Though there was no confirmed figure about its membership in Egypt, yoga classes have been increasingly popular with locals and foreigners.

"If we are teaching different philosophies, including yoga, in Al Azhar, then there should be no talk about branding yoga as an aberration," added Abdul Halim, dean of the Cairo Theology College at Al Azhar University, which is the Sunnis' oldest seat of learning.

"It is taught to students to help them know about it, not to believe in it."

"Restrictions on knowledge are among the Arab world's key intellectual problems. This is regrettable and pathetic," he added.

Mahmoud Nafae, a writer in the semi-official newspaper Al Gomhuria, described the fatwa against yoga as a "shock to the mind". "I swear that 90 per cent of Muslims practising yoga have no idea about its origin," he said.

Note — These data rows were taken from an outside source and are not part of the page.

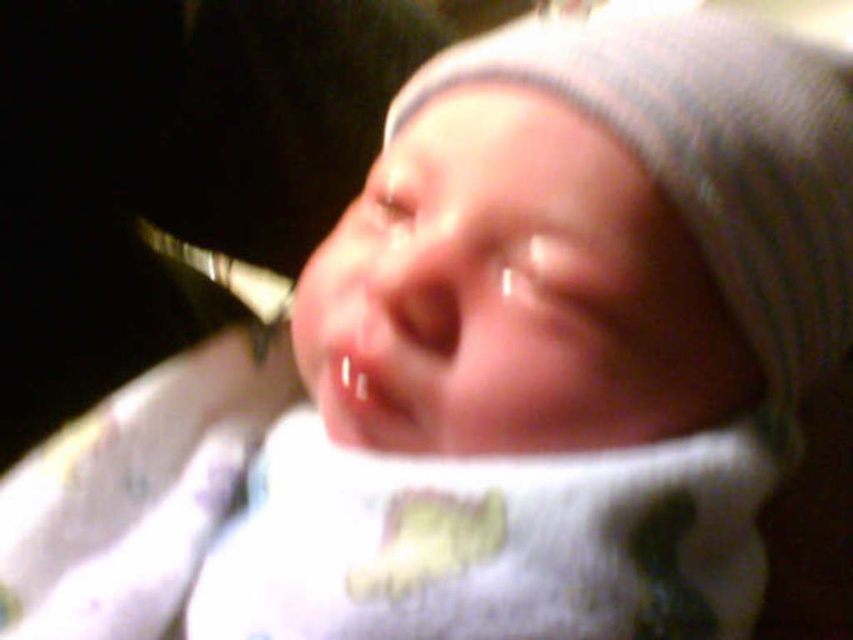 You are a photographer adjusting the lighting for a baby photo shoot. You need to ensure that the white knit hat at upper center and the smooth flesh mouth at center are both well lit. Given their positions, which object should you adjust the light to focus on first to ensure proper exposure?

The white knit hat at upper center is taller than the smooth flesh mouth at center, so you should adjust the light to focus on the white knit hat at upper center first to ensure proper exposure.

You are a photographer adjusting your camera to focus on the baby in the image. You notice two points of light reflection in the baby photo. The first point is at point (838,324) and the second is at point (383,424). Which point is closer to the camera?

Point (838,324) is further to the viewer than point (383,424), so the second point at (383,424) is closer to the camera. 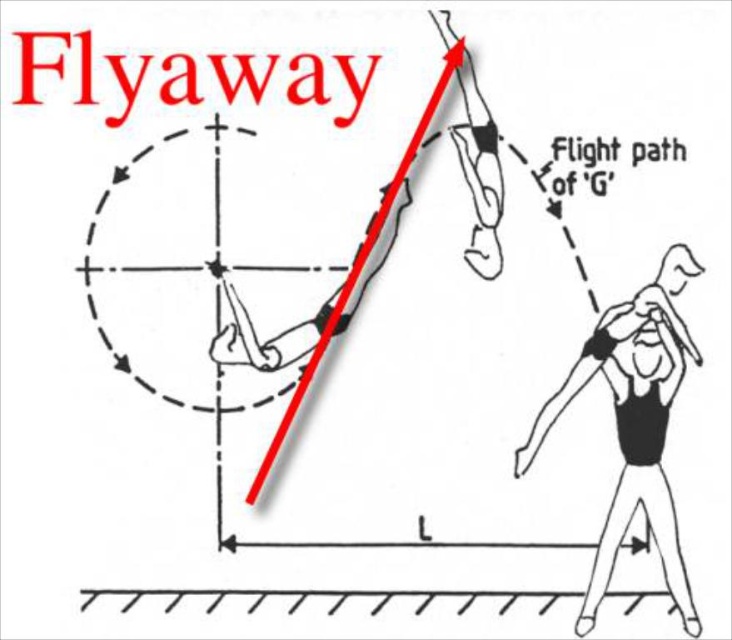 Who is lower down, black matte figure at center or smooth concrete floor at lower center?

smooth concrete floor at lower center

Who is more forward, (600, 556) or (302, 595)?

Point (600, 556) is more forward.

Identify the location of black matte figure at center. (632, 424).

The width and height of the screenshot is (732, 640). I want to click on black matte figure at center, so click(632, 424). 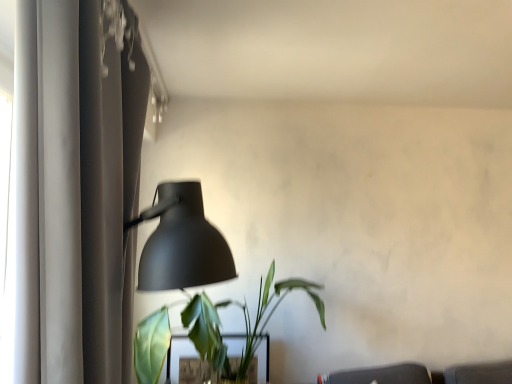 Question: From a real-world perspective, relative to matte black lamp at left, is matte gray curtain at left vertically above or below?

Choices:
 (A) above
 (B) below

Answer: (A)

Question: In terms of size, does matte gray curtain at left appear bigger or smaller than matte black lamp at left?

Choices:
 (A) big
 (B) small

Answer: (A)

Question: Estimate the real-world distances between objects in this image. Which object is farther from the matte gray curtain at left?

Choices:
 (A) green matte plant at lower center
 (B) green matte plant at lower center
 (C) matte black lamp at left

Answer: (B)

Question: Considering the real-world distances, which object is farthest from the matte gray curtain at left?

Choices:
 (A) green matte plant at lower center
 (B) matte black lamp at left
 (C) green matte plant at lower center

Answer: (A) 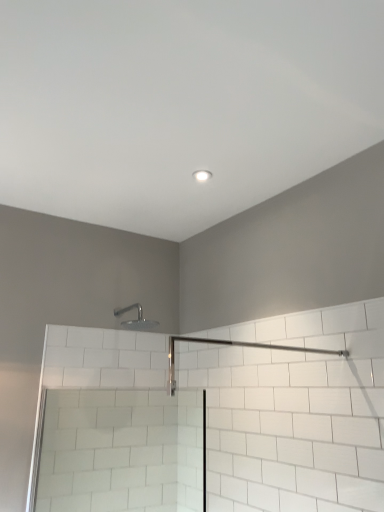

"For them, it is just a sport, which they practise in good faith. When they finish the session, they have a shower and go to the mosque to perform prayers like other Muslim fellows."

Approving the fatwa on yoga, Mohammad Al Musayar, an Al Azhar professor, exhorted Muslims, who practise yoga as a mental exercise, to shift to Islamic alternatives.

"In Islam, we have many ways to attain spiritual purity and clear-headedness," he said in recent press remarks.

"For example, the Muslim can wake up at midnight and gaze in meditation at the sky while reciting (certain) verses from the Holy Quran."

The writer is an Arab journalist based in Egypt.